And now we know why Jordan has been able to focus so well.
Jordan claims that his four-game suspension flows from taking banned stimulants — and not from steroids or other banned substances aimed at helping players build up their bodies. Adderall has become one of the more commonly used stimulants by NFL players.
Meanwhile, some may not believe Jordan, given that he spent the offseason building up his body, with 15 pounds of muscle added to his frame.
“I recently learned from the NFL that I tested positive for stimulants that are banned under the NFL policy,” Jordan said in a statement released by the team. “I worked carefully with my advisors and the union to investigate the test results, and I take full responsibility for the test results.”
While not a typical dog-ate-my-homework-and-then-injected-me-with-a-PED-when-I-wasn’t-looking excuse, the fact that there was an “investigation” of the test results suggests that Jordan’s immediate reaction wasn’t, “Damn, I got caught.” His carefully-chosen words create at least a shadow of doubt that the NFL technically can’t dispute given the confidentiality provision of the policy. (Then again, that didn’t stop the NFL from calling out Robert Mathis.)

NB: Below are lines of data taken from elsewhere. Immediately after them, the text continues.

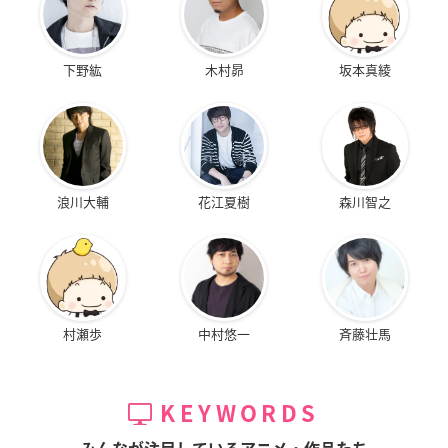
下野紘
木村昴
坂本真綾
浪川大輔
花江夏樹
森川智之
村瀬歩
中村悠一
斉藤壮馬
KEYWORDS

If/when the NFL and the NFLPA agree to conduct HGH testing, the league will be able to provide more information about whether a guy took stimulants or steroids or a masking agent or something else. In turn, the players will have an appeals process that, for positive tests, entails a third-party arbitrator and not the Commissioner or his hand-picked designee.
Jordan’s appeal process went through the league office, if he even filed one. Either way, the process is now final; he’ll miss 25 percent of the season, losing more than $116,000 in salary and giving up more than $784,000 in signing bonus money.
That’s a total bill of more than $800,000 for the positive test.